---- Recorded data

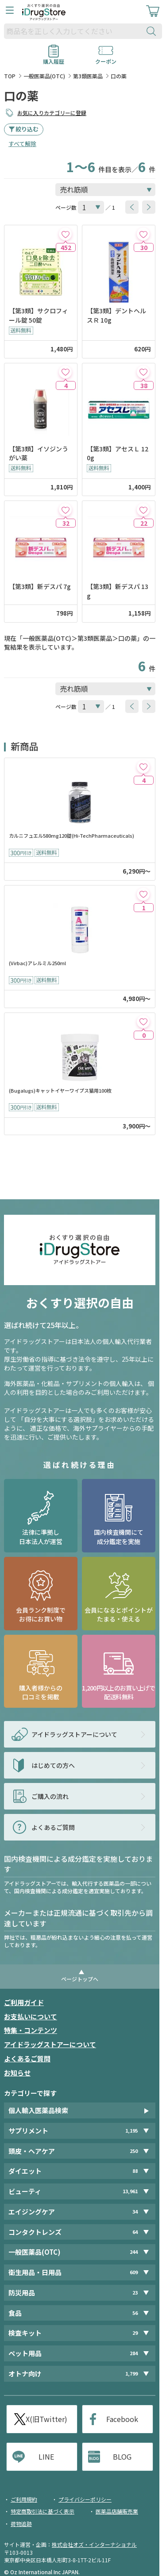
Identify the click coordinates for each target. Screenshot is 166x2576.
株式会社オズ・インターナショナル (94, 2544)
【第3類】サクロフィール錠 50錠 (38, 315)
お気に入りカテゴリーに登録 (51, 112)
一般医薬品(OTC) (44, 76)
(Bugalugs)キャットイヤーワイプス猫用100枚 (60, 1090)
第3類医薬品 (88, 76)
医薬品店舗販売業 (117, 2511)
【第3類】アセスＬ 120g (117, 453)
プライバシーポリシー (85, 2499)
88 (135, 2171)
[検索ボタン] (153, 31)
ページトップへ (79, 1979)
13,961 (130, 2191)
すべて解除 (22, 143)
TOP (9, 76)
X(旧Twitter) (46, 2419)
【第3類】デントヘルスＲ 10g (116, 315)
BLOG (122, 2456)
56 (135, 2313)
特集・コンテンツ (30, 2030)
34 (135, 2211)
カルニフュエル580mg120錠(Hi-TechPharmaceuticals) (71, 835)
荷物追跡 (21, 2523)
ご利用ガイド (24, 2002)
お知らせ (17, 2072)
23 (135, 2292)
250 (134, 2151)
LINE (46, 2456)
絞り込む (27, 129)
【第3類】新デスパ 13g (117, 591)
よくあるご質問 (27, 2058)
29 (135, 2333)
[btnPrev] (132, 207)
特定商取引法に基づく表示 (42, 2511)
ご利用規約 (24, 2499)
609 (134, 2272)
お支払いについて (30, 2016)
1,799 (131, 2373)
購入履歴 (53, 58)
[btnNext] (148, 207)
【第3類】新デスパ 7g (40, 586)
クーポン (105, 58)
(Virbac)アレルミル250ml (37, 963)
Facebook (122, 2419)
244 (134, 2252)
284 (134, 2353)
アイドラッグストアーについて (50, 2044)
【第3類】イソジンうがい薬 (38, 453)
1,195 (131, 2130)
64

--------

# What to work on
Nothing but the lines from the one with "プライバシーポリシー (85, 2499)" through the final line of the records may appear in the answer, and each must be transcribed exactly.

# Exercise answer
プライバシーポリシー (85, 2499)
88 (135, 2171)
[検索ボタン] (153, 31)
ページトップへ (79, 1979)
13,961 (130, 2191)
すべて解除 (22, 143)
TOP (9, 76)
X(旧Twitter) (46, 2419)
【第3類】デントヘルスＲ 10g (116, 315)
BLOG (122, 2456)
56 (135, 2313)
特集・コンテンツ (30, 2030)
34 (135, 2211)
カルニフュエル580mg120錠(Hi-TechPharmaceuticals) (71, 835)
荷物追跡 (21, 2523)
ご利用ガイド (24, 2002)
お知らせ (17, 2072)
23 (135, 2292)
250 (134, 2151)
LINE (46, 2456)
絞り込む (27, 129)
【第3類】新デスパ 13g (117, 591)
よくあるご質問 (27, 2058)
29 (135, 2333)
[btnPrev] (132, 207)
特定商取引法に基づく表示 (42, 2511)
ご利用規約 (24, 2499)
609 (134, 2272)
お支払いについて (30, 2016)
1,799 (131, 2373)
購入履歴 (53, 58)
[btnNext] (148, 207)
【第3類】新デスパ 7g (40, 586)
クーポン (105, 58)
(Virbac)アレルミル250ml (37, 963)
Facebook (122, 2419)
244 (134, 2252)
284 (134, 2353)
アイドラッグストアーについて (50, 2044)
【第3類】イソジンうがい薬 (38, 453)
1,195 (131, 2130)
64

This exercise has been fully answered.